Gandee, his opponent, argued that voters want to see wasteful spending cut from the nation’s 10th-largest school system before considering any budget increases. “There needs to be an audit,” she said. “We need to look at these things line-by-line.”
In the mostly middle-class Braddock District, former school board member Janet Oleszek (D) is advocating a restaurant meal tax to raise money for schools. Oleszek, who was on the school board from 2004 to 2008, is seeking to unseat Supervisor John Cook (R-Braddock,) who beat her four years ago by just 475 votes out of nearly 24,000 cast.
Cook favors pressuring Richmond for more schools money and is not as adamant about the issue in the face of other service needs in the county.
The Fairfax Education Association did not endorse a candidate in the Braddock race. The other union — the Fairfax County Federation of Teachers — endorsed Oleszek, but so far has spent more resources on a broad advertising campaign that calls for more spending on schools and other infrastructure.
“Am I delighted that people want to run for the Board of Supervisors who care about the quality and focus on public education? Oh, absolutely,” said Steve Greenburg, president of the federation. But, he added, “my members, beyond public education, just believe in funding the infrastructure of their community.”
Kimberly Adams, president of the Fairfax Education Association, said “there’s a lot of fear” among teachers about getting involved in elections because of relatively weak union protections under Virginia’s Right-to-Work law. “They can under no circumstances be political at all at work,” Adams said. “So, they don’t want to be seen as political outside of work either.”
As for parents, many are frustrated after trying for years to secure more money for schools, said David Edelman, vice president of advocacy for the 59,000-member Fairfax County Council of PTAs.
“There’s a definite sense of fatigue,”Edelman said. “There is a sense of: Why isn’t this working? Why aren’t the school board and the board of supervisors figuring this out for themselves?”
Jessica Swanson, who along with Oleszek helped found Fully Fund Fairfax, said one reason the group went dormant is that “probably a lot of us are too busy.”
Beyond testifying during budget negotiations last spring, “we didn’t really have a set plan as to what we would achieve,” said Swanson, who ran for supervisor but lost in the Democratic primary to longtime incumbent Penelope A. Gross (D-Mason).
School board member Kathy Smith, who is vying to replace outgoing Supervisor Michael Frey (R-Sully), said voters in that western district haven’t expressed great concern about school funding.
“For me, running for the board of supervisors has to be more than about schools,” she said.
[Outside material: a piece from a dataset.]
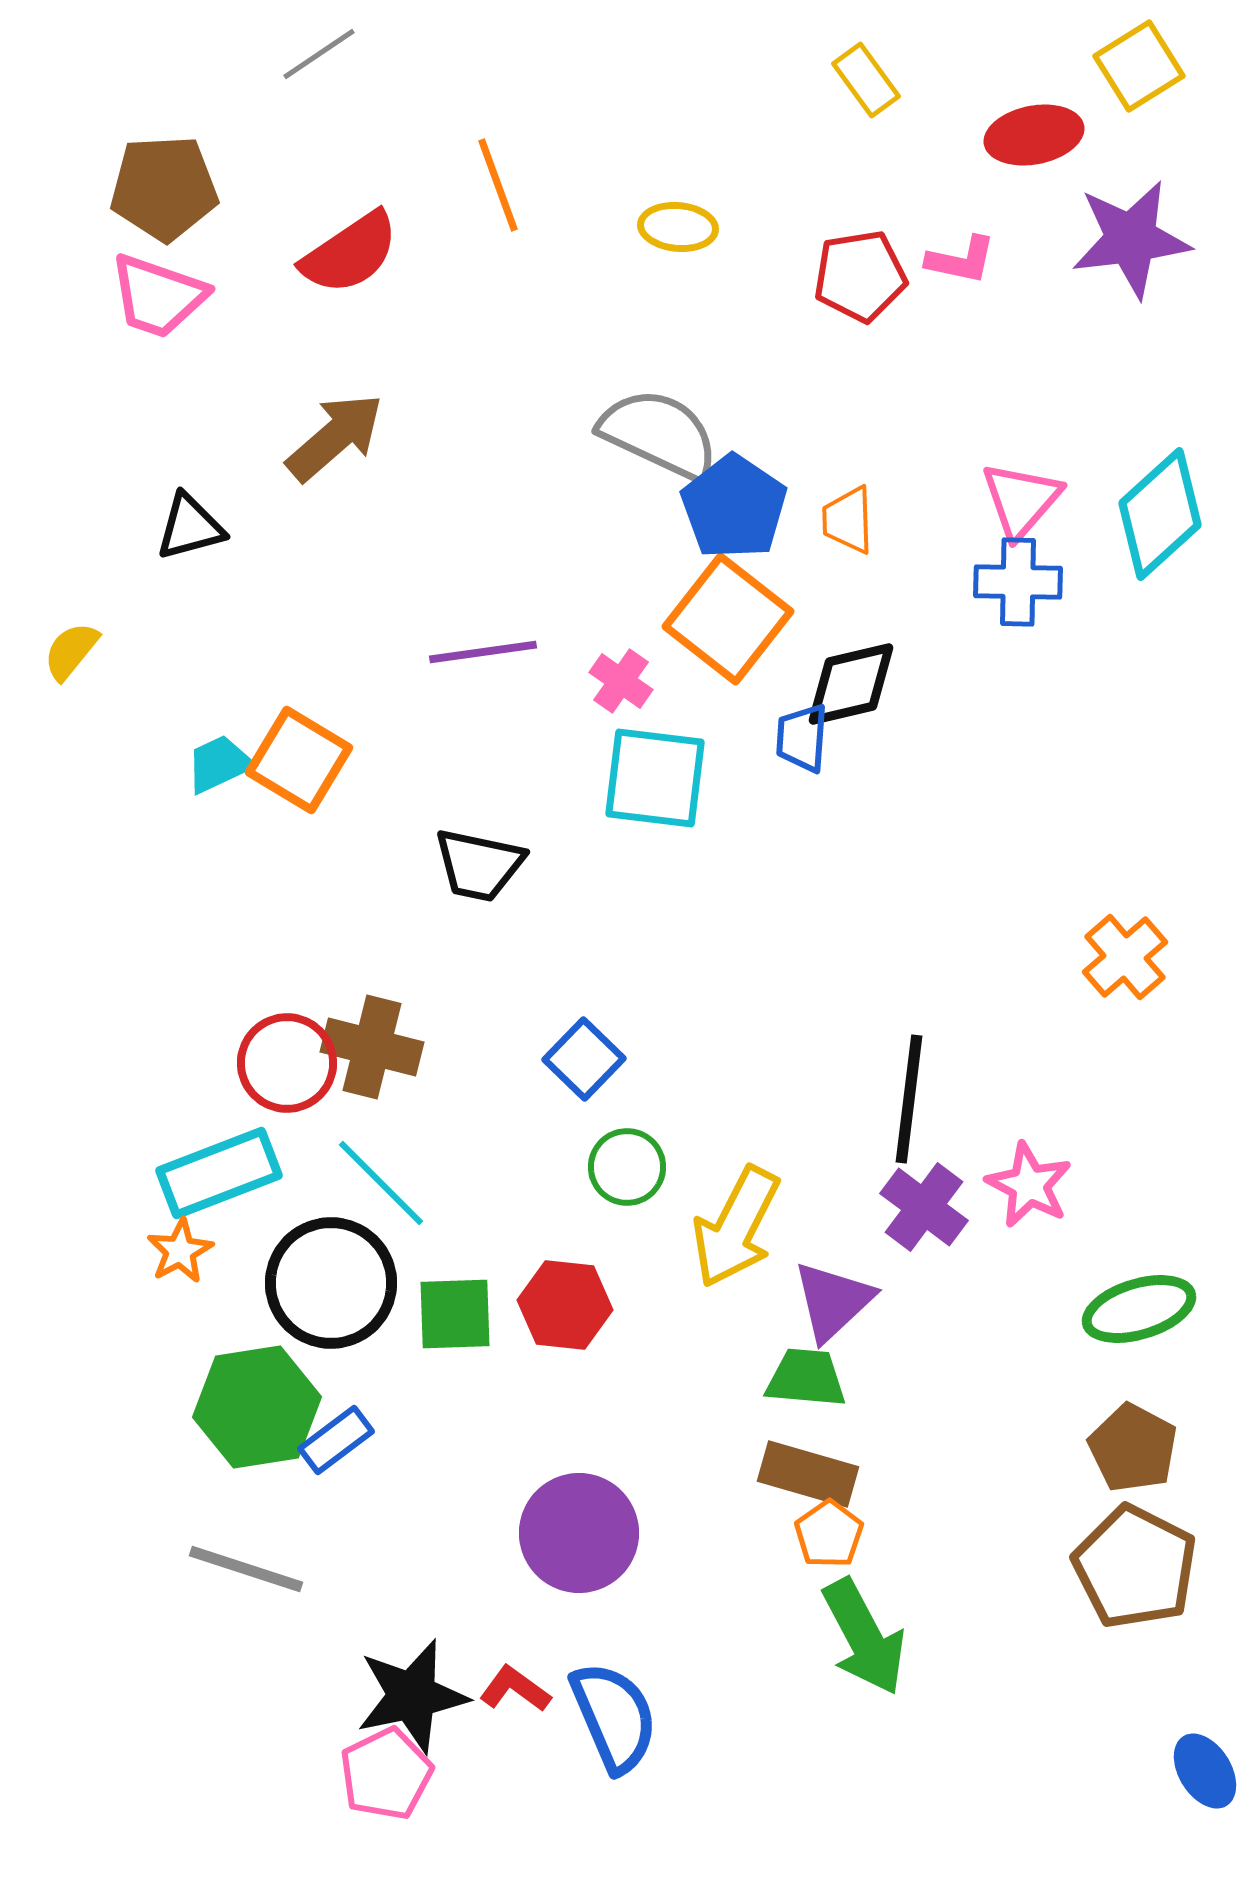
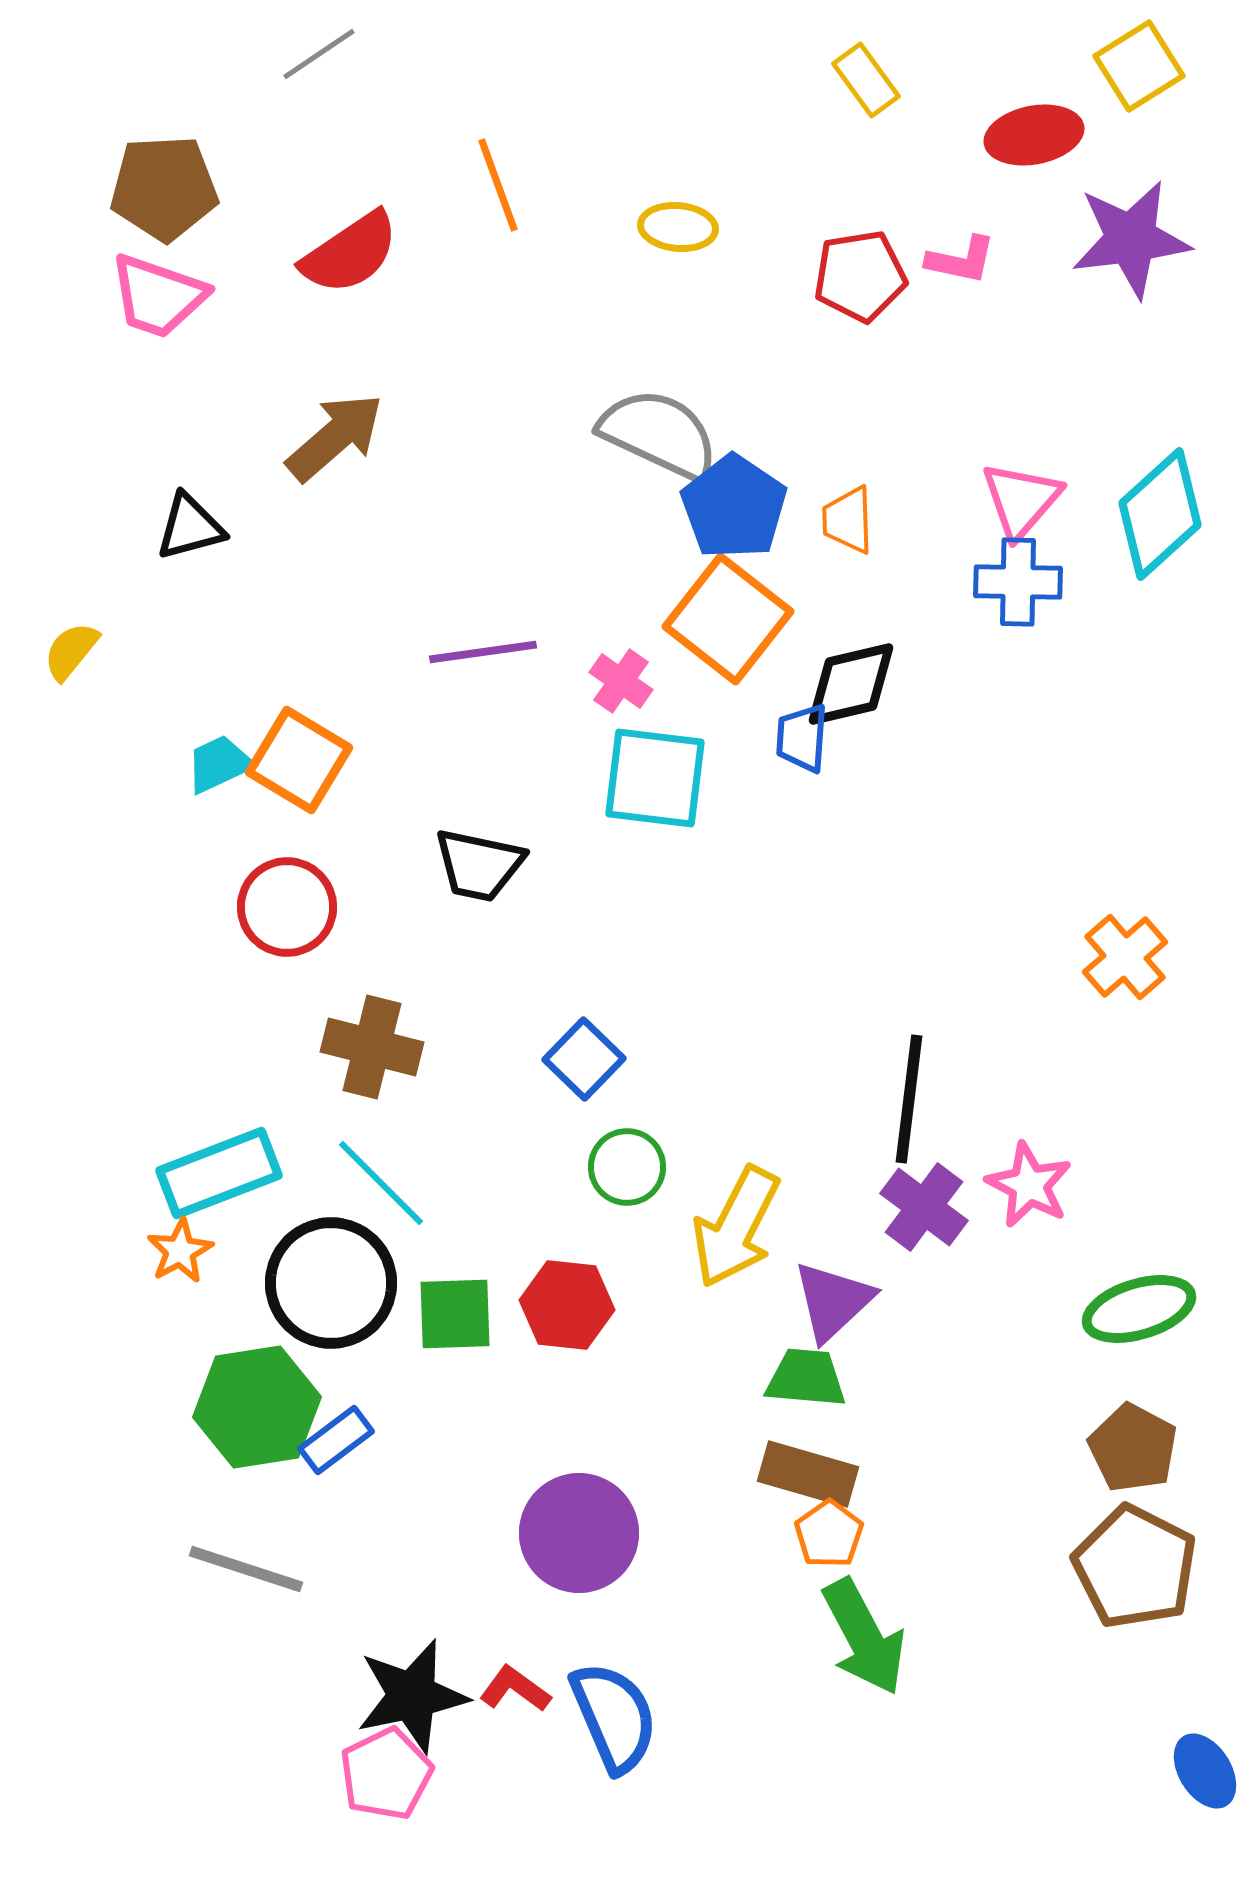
red circle at (287, 1063): moved 156 px up
red hexagon at (565, 1305): moved 2 px right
At the same time, voters who are worried about the education budget know “I’m going to be able to come in and hit the ground running.”
Smith’s opponent, Republican John Guevara, did not respond to questions about school funding.
The lack of urgency on school issues showed during a recent candidate’s forum, where Cook, Oleszek and several school board candidates fielded questions from a meager crowd of about 35-- half of them high school students on a class assignment.
“We’ve been getting low turnouts like this at a lot of our forums,” school board member Ryan McElveen said before the event started, exhaling as he surveyed the mostly empty room.